The study also reveals a hidden danger: early performance does not predict final outcomes. LLM performance after two interactions looks stable, but performance after 20 interactions is a gamble. This makes it nearly impossible to trust a model based on a short trial run. Users still need to closely monitor LLM systems as they operate and complete tasks on their behalf.

Navigating the Agentic Era: Practical Steps for Automation Teams

Given the findings, businesses must adopt a cautious, evidence-based approach. Here are concrete strategies informed by the DELEGATE-52 study.

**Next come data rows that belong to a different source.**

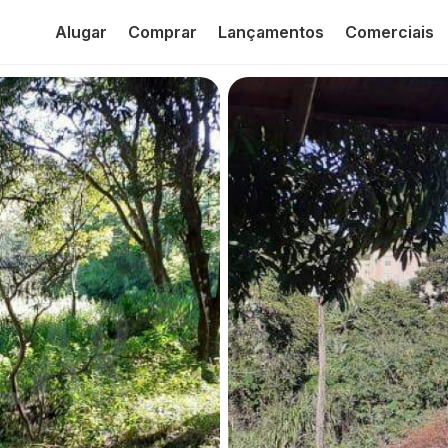
Alugar
Comprar
Lançamentos
Comerciais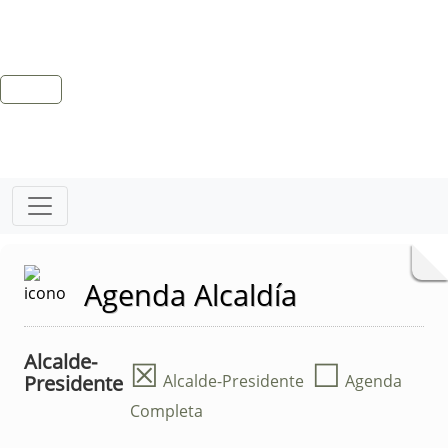
Agenda Alcaldía
Alcalde-
☒
☐
Presidente
Alcalde-Presidente
Agenda
Completa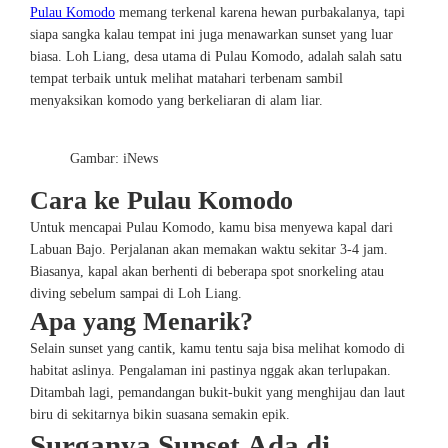
Pulau Komodo
memang terkenal karena hewan purbakalanya, tapi
siapa sangka kalau tempat ini juga menawarkan sunset yang luar
biasa. Loh Liang, desa utama di Pulau Komodo, adalah salah satu
tempat terbaik untuk melihat matahari terbenam sambil
menyaksikan komodo yang berkeliaran di alam liar.
Gambar: iNews
Cara ke Pulau Komodo
Untuk mencapai Pulau Komodo, kamu bisa menyewa kapal dari
Labuan Bajo. Perjalanan akan memakan waktu sekitar 3-4 jam.
Biasanya, kapal akan berhenti di beberapa spot snorkeling atau
diving sebelum sampai di Loh Liang.
Apa yang Menarik?
Selain sunset yang cantik, kamu tentu saja bisa melihat komodo di
habitat aslinya. Pengalaman ini pastinya nggak akan terlupakan.
Ditambah lagi, pemandangan bukit-bukit yang menghijau dan laut
biru di sekitarnya bikin suasana semakin epik.
Surganya Sunset Ada di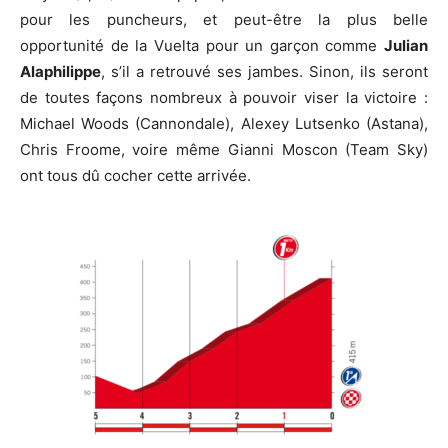
pour les puncheurs, et peut-être la plus belle
opportunité de la Vuelta pour un garçon comme
Julian
Alaphilippe
, s’il a retrouvé ses jambes. Sinon, ils seront
de toutes façons nombreux à pouvoir viser la victoire :
Michael Woods (Cannondale), Alexey Lutsenko (Astana),
Chris Froome, voire même Gianni Moscon (Team Sky)
ont tous dû cocher cette arrivée.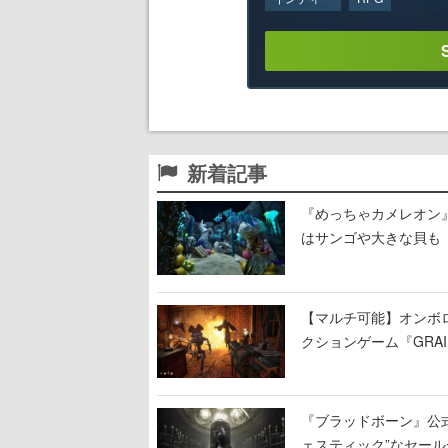
新着記事
『めっちゃカメレオン
はサンゴや大きな貝も
【マルチ可能】オンボ
クションゲーム『GRAI
持ち帰った家具で基地
『ブラッドボーン』公式ア
ェスティック”なセール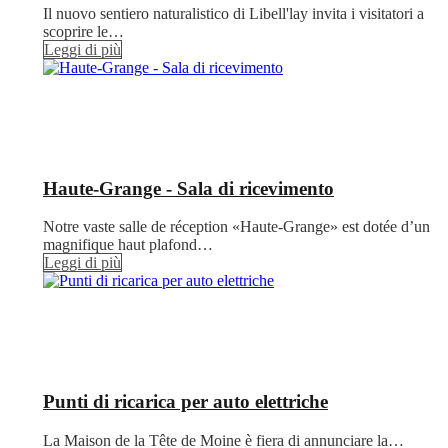
Il nuovo sentiero naturalistico di Libell'lay invita i visitatori a
scoprire le…
Leggi di più
Haute-Grange - Sala di ricevimento
Notre vaste salle de réception «Haute-Grange» est dotée d’un
magnifique haut plafond…
Leggi di più
Punti di ricarica per auto elettriche
La Maison de la Tête de Moine è fiera di annunciare la…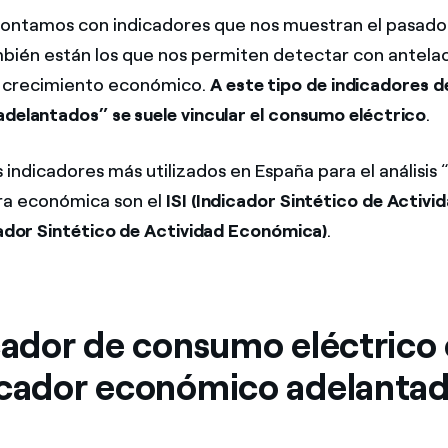
contamos con indicadores que nos muestran el pasado 
bién están los que nos permiten detectar con antelac
l crecimiento económico.
A este tipo de indicadores 
adelantados” se suele vincular el consumo eléctrico
.
 indicadores más utilizados en España para el análisis
ra económica son el
ISI (Indicador Sintético de Activid
icador Sintético de Actividad Económica)
.
icador de consumo eléctric
icador económico adelanta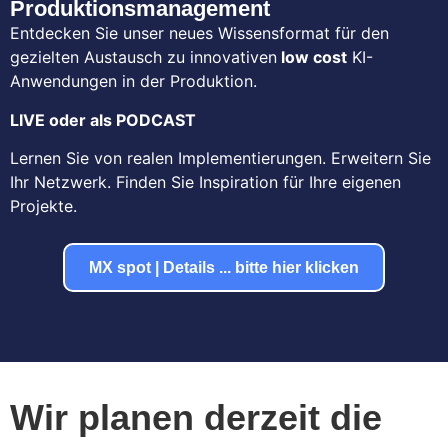
Produktionsmanagement
Entdecken Sie unser neues Wissensformat für den
gezielten Austausch zu innovativen
low cost
KI-
Anwendungen in der Produktion.
LIVE oder als PODCAST
Lernen Sie von realen Implementierungen. Erweitern Sie
Ihr Netzwerk. Finden Sie Inspiration für Ihre eigenen
Projekte.
MX spot | Details ... bitte hier klicken
Wir planen derzeit die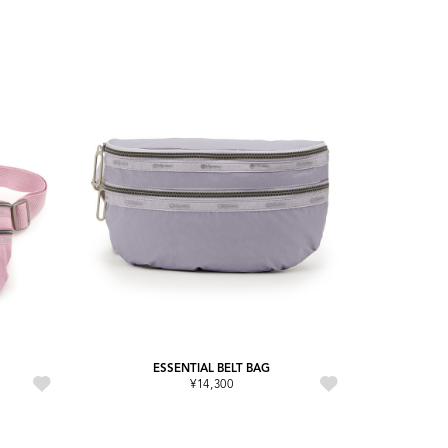
ESSENTIAL BELT BAG
¥14,300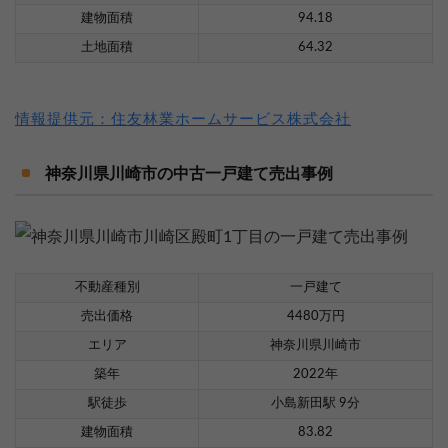
建物面積
94.18
土地面積
64.32
情報提供元：住友林業ホームサービス株式会社
神奈川県川崎市の中古一戸建て売出事例
不動産種別
一戸建て
売出価格
4480万円
エリア
神奈川県川崎市
築年
2022年
駅徒歩
小島新田駅 9分
建物面積
83.82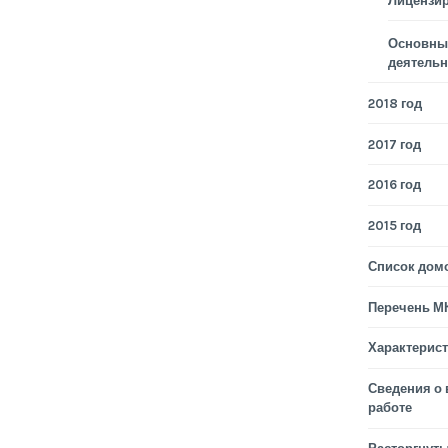
Лицензи
Основные
деятельн
2018 год
2017 год
2016 год
2015 год
Список дом
Перечень М
Характерис
Сведения о
работе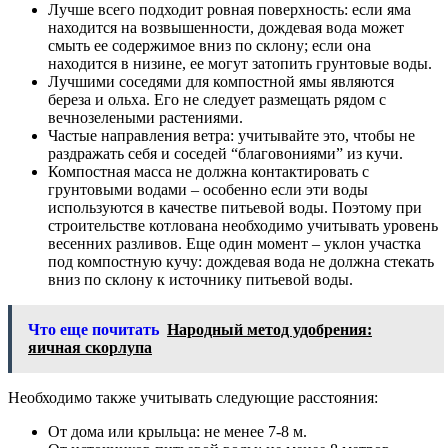
Лучше всего подходит ровная поверхность: если яма
находится на возвышенности, дождевая вода может
смыть ее содержимое вниз по склону; если она
находится в низине, ее могут затопить грунтовые воды.
Лучшими соседями для компостной ямы являются
береза и ольха. Его не следует размещать рядом с
вечнозелеными растениями.
Частые направления ветра: учитывайте это, чтобы не
раздражать себя и соседей “благовониями” из кучи.
Компостная масса не должна контактировать с
грунтовыми водами – особенно если эти воды
используются в качестве питьевой воды. Поэтому при
строительстве котлована необходимо учитывать уровень
весенних разливов. Еще один момент – уклон участка
под компостную кучу: дождевая вода не должна стекать
вниз по склону к источнику питьевой воды.
Что еще почитать
Народный метод удобрения:
яичная скорлупа
Необходимо также учитывать следующие расстояния:
От дома или крыльца: не менее 7-8 м.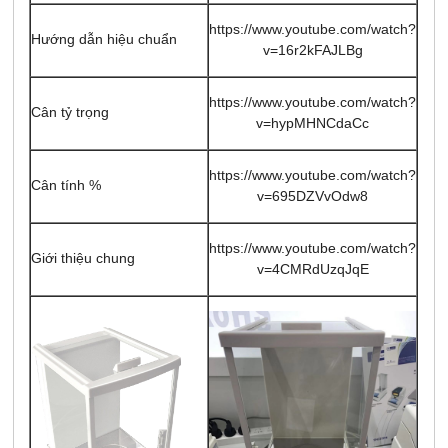
https://www.youtube.com/watch?
Hướng dẫn hiệu chuẩn
v=16r2kFAJLBg
https://www.youtube.com/watch?
Cân tỷ trọng
v=hypMHNCdaCc
https://www.youtube.com/watch?
Cân tính %
v=695DZVvOdw8
https://www.youtube.com/watch?
Giới thiệu chung
v=4CMRdUzqJqE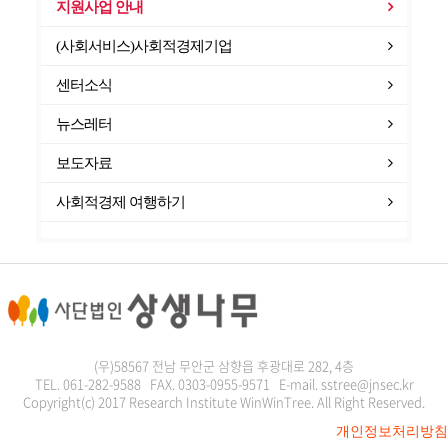
지원사업 안내
(사회서비스)사회적경제기업
센터소식
뉴스레터
보도자료
사회적경제 여행하기
(우)58567 전남 무안군 삼향읍 후광대로 282, 4층
TEL. 061-282-9588 FAX. 0303-0955-9571 E-mail. sstree@jnsec.kr
Copyright(c) 2017 Research Institute WinWinTree. All Right Reserved.
개인정보처리방침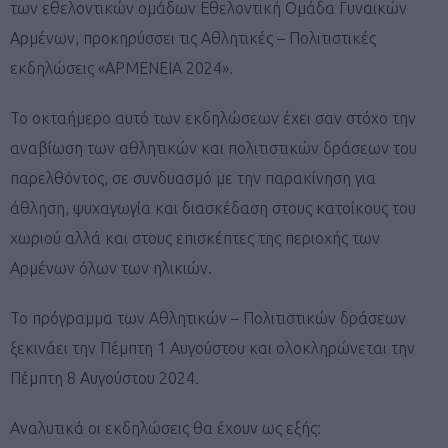
των εθελοντικών ομάδων Εθελοντική Ομάδα Γυναικών
Αρμένων, προκηρύσσει τις Αθλητικές – Πολιτιστικές
εκδηλώσεις «ΑΡΜΕΝΕΙΑ 2024».
Το οκταήμερο αυτό των εκδηλώσεων έχει σαν στόχο την
αναβίωση των αθλητικών και πολιτιστικών δράσεων του
παρελθόντος, σε συνδυασμό με την παρακίνηση για
άθληση, ψυχαγωγία και διασκέδαση στους κατοίκους του
χωριού αλλά και στους επισκέπτες της περιοχής των
Αρμένων όλων των ηλικιών.
Το πρόγραμμα των Αθλητικών – Πολιτιστικών δράσεων
ξεκινάει την Πέμπτη 1 Αυγούστου και ολοκληρώνεται την
Πέμπτη 8 Αυγούστου 2024.
Αναλυτικά οι εκδηλώσεις θα έχουν ως εξής:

1. Implement Rigorous Checkpoints

Do not let an AI agent run for 20 interactions without human review. Use automated diff tools to compare document states after each step. The research shows errors can drop by 10 to 30 points in a single interaction, so frequent validation catches problems early. Treat it like code review for document workflows.

2. Match the Model to the Domain

The study found that only Python programming met the readiness threshold. For other domains, expect failure. Use structured, well-defined output formats like JSON or code before attempting free-form natural language generation. If your task is highly creative or open-ended, expect higher corruption rates.

3. Use Agents as Assistants, Not Delegates

Treat the agent as a collaborator that requires guidance, not an autonomous employee. The paper’s title, “LLMs Corrupt Your Documents When You Delegate,” is a direct warning against handing over complete authority. Keep a human in the loop for validation and decision making.

4. Test with DELEGATE-52

Use the benchmark published by Microsoft Research to evaluate any model’s fitness for your specific domain. If the model fails the benchmark, it will likely fail your real-world data as well. This gives you an objective baseline before committing production workloads.

5. Start Small Bets, Not Big Exposures

Start with low-risk tasks. Validate thoroughly before scaling to mission-critical data. The 25 percent content loss observed in frontier models is a serious financial risk. Protect your core assets by isolating AI experiments from production records until you have confidence in the outcomes.